Susanne Ackeby – Research & Development Engineer at RISE Research Institutes of Sweden After her M.Sc. degree in Electrical Power Systems at Chalmers University of Technology in Gothenburg, she has positions at ABB, STRI, DNV before her current employment. For several years, Susanne has been leading the WG Power T&D Systems in ISGAN the International Smart Grid Action Network. She has been engaged in several projects related to the energy transionsions impact on the future electricity supply and means to improve the prerequisites for a future sustainable, reliable and secure power system.

Gabriel Malmer – Ph.D. student at Lund University. He received his M.Sc. degree in engineering physics in 2023 from Lund University, where he is currently working towards his Ph.D. degree in electric power systems. Gabriel wrote his M.Sc. thesis on MV network reconfiguration for increased distributed generation, which was recognized with two shared awards. His current research focuses on power system dynamics (voltage stability), capacity calculations and remedial actions. Gabriel is an active member of IEEE, serving as chair of the local student branch and PES chapter, and contributes to CIGRE through Joint WG C2/B5.46.

Arvid Rolander – Ph.D. student at KTH – Received his M.Sc. in engineering physics from Lund University in 2020 and is currently pursuing his PhD at KTH – The Royal Institute of Technology, Stockholm, Sweden. His research interests mainly concern data driven decision support with a focus on automation and optimization of remedial actions, aimed both towards real time operation, capacity calculation and security assessment.

Olof Samuelsson is professor of electric power systems at the Division of Industrial Electrical Engineering and Automation, Lund University, since 2015. His research interests cover transmission issues, as well as distribution issues such as integration of distributed generation, microgrids and e-mobility. The emphasis is on grid capacity and non-wire alternatives. Olof Samuelsson is active in the Swedish competence centres for electromobility (SEC) and balancing (SESBC). He is a senior member of IEEE and a member of the Swedish national committee of CIGRE.

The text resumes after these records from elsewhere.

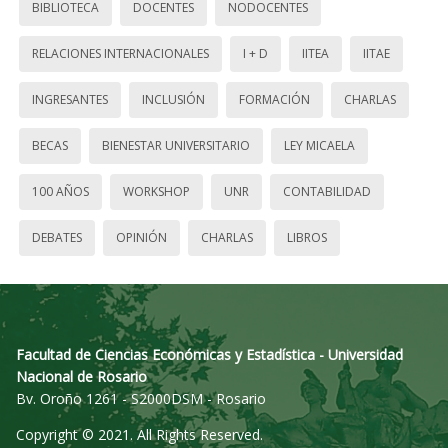
BIBLIOTECA
DOCENTES
NODOCENTES
RELACIONES INTERNACIONALES
I + D
IITEA
IITAE
INGRESANTES
INCLUSIÓN
FORMACIÓN
CHARLAS
BECAS
BIENESTAR UNIVERSITARIO
LEY MICAELA
100 AÑOS
WORKSHOP
UNR
CONTABILIDAD
DEBATES
OPINIÓN
CHARLAS
LIBROS
Facultad de Ciencias Económicas y Estadística - Universidad
Nacional de Rosario
Bv. Oroño 1261 - S2000DSM - Rosario
Copyright © 2021. All Rights Reserved.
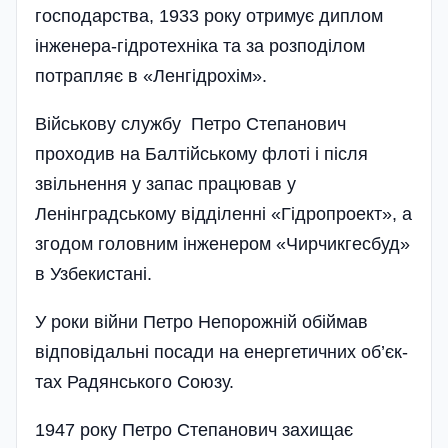
господарства, 1933 року отримує диплом
інженера-гідротехніка та за розподілом
потрапляє в «Ленгідрохім».
Військову службу Петро Степанович
проходив на Балтійському флоті і після
звіль­нення у запас працював у
Ленінградському відділенні «Гідропроект», а
згодом головним інженером «Чирчикгесбуд»
в Узбекистані.
У роки війни Петро Непорожній обіймав
відповідальні посади на енергетичних об’є­к­
тах Радянського Союзу.
1947 року Петро Степанович захищає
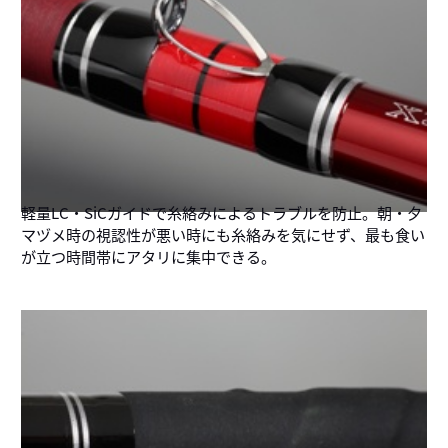
軽量LC・SiCガイドで糸絡みによるトラブルを防止。朝・夕
マヅメ時の視認性が悪い時にも糸絡みを気にせず、最も食い
が立つ時間帯にアタリに集中できる。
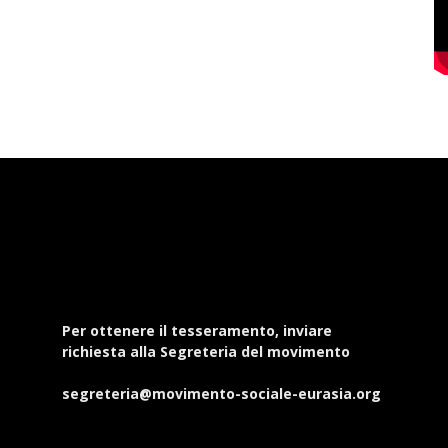
Per ottenere il tesseramento, inviare
richiesta alla Segreteria del movimento
segreteria@movimento-sociale-eurasia.org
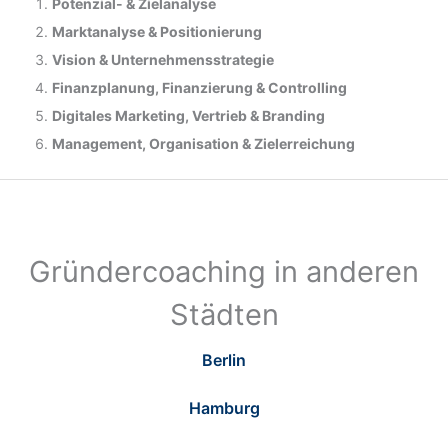
Potenzial- &
Zielanalyse
Marktanalyse &
Positionierung
Vision & Unternehmensstrategie
Finanzplanung, Finanzierung & Controlling
Digitales Marketing, Vertrieb & Branding
Management, Organisation & Zielerreichung
Gründercoaching in anderen
Städten
Berlin
Hamburg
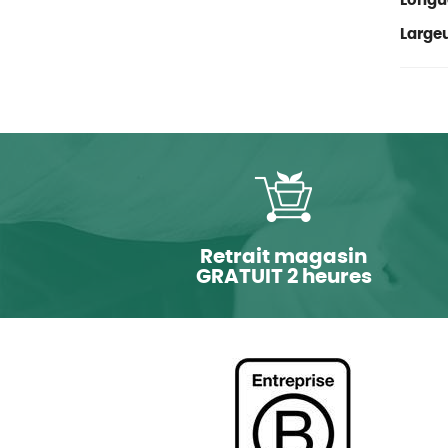
Longu
Large
Retrait magasin
GRATUIT 2 heures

Lars Nordstrom – (Ph.D., MSc.EE) is Professor in Information Systems for Power System Control at KTH – The Royal Institute of Technology, Stockholm, Sweden. He is head of the division of Electric Power and Energy systems at KTH, and a parttime R&D advisor at Svenska kraftnät, the Swedish TSO. He has served as director of the Swedish center of Electric Power Engineering and as Thematic leader for Smartgrids and electric storage in KIC InnoEnergy He has been a visiting professor at Washington State University and visiting researcher at the UC Berkeley TRUST centre. He is the author of numerous scientific papers, a senior member of the IEEE, CIRED and Cigre and past chairman of the Swedish mirror committee of IEC TC57.